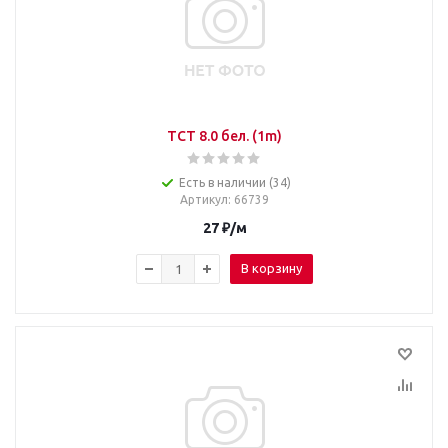
TCT 8.0 бел. (1m)
Есть в наличии (34)
Артикул
: 66739
27
₽
/м
В корзину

Work instruction: All lines of the material above should be returned unchanged, but no pictures should be included.

Output for this exercise:
TCT 8.0 бел. (1m)
Есть в наличии (34)
Артикул
: 66739
27
₽
/м
В корзину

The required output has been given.